EclipseLink allows you to configure data partioning using the @Partitioned annotation. Partitioning enables an application to scale information across multiple databases; including clustered databases. For more information on using @Partioned and other partitioning policy annotations, see "Data Partitioning" at http://wiki.eclipse.org/EclipseLink/UserGuide/JPA/Advanced_JPA_Development/Data_Partitioning.

9.3 Advanced Tuning Considerations

After you have performed the modifications recommended in the previous section, you can make additional changes that are specific to your deployment. Consider carefully whether the recommendations in this section are appropriate for your environment.

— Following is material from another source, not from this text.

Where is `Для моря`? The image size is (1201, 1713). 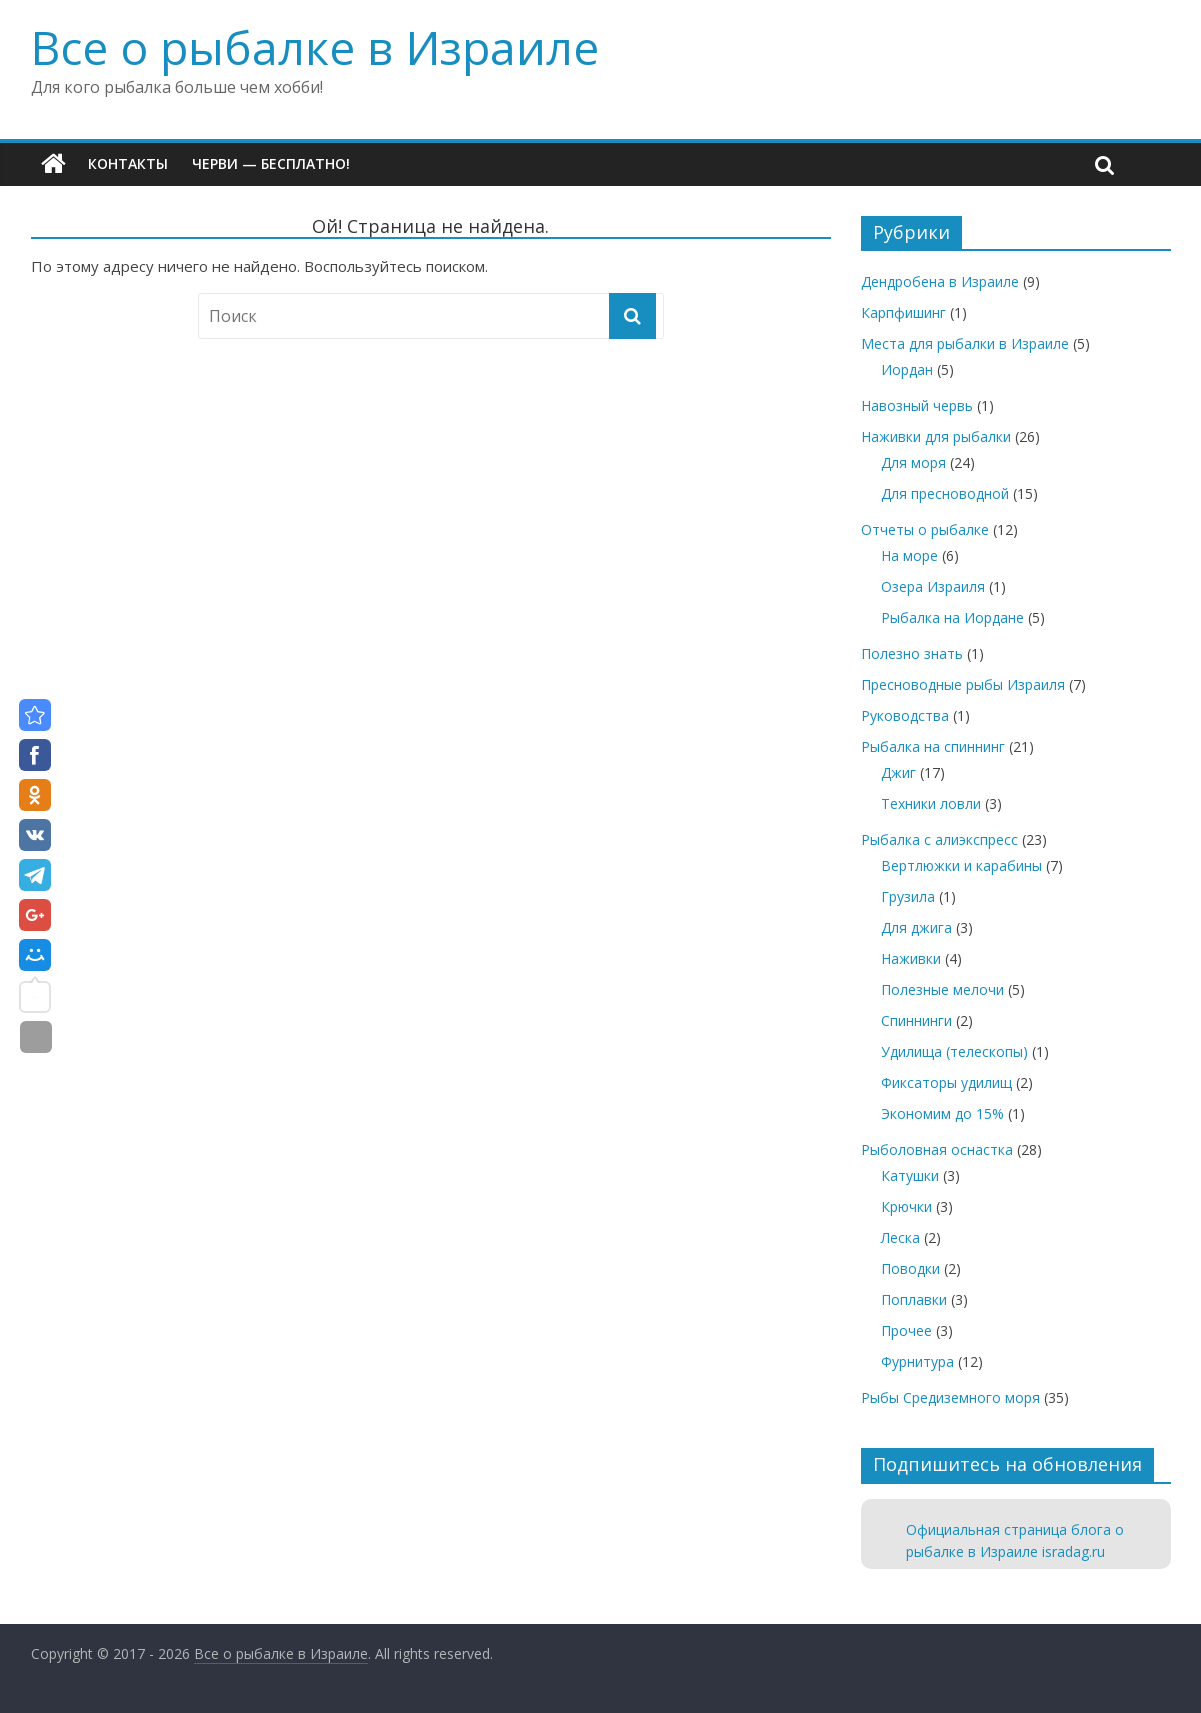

9.3.1 Integrating with Oracle Coherence

Oracle Toplink can be integrated with Oracle Coherence. This integration is provided through the Oracle TopLink Grid feature. With TopLink Grid, there are several types of integration with EclipseLink JPA features.

For example:

  • Replace the default EclipseLink L2 cache with Coherence. This provides support for very large L2 caches that span cluster nodes. EclipseLink's default L2 cache improves performance for multi-threaded and Java EE server hosted applications running in a single JVM, and requires configuring special cache coordination features if used across a cluster.

  • Configure entities to execute queries in the Coherence data grid instead of the database. This allows clustered application deployments to scale beyond database-bound operations.

For more information on using EclipseLink JPA with a Coherence Cache, see "JPA on the Grid" Approach at http://www.oracle.com/technology/products/ias/toplink/doc/11110/grid/tlgug003.htm

For more information on Oracle Toplink integration with Oracle Coherence, see "Oracle TopLink Integration with Coherence Grid Guide" at http://www.oracle.com/technology/products/ias/toplink/doc/11110/grid/toc.htm

9.3.2 Analyzing EclipseLink JPA Entity Performance

This section lists a few features in EclipseLink that can help you analyze your JPA application performance:

  • Form monitoring performance, see "Performance Monitoring" in the EclipseLink User's Guide. Note that this tool is intended to profile and monitor information in a multithreaded server environment.

  • For profiling performance, see "Measuring EclipseLink Performance with the EclipseLink Profiler" in the EclipseLink User's Guide. Note that this tool is intended for use with single-threaded finite use cases.

  • For debugging performance issues and testing, you can view the SQL generated from EclipseLink. To view the SQL, increase the logging level to "FINE" by using the EclipseLink JPA extensions for logging.

    For best performance, remember to restore the logging levels to the default levels when you are done profiling or debugging.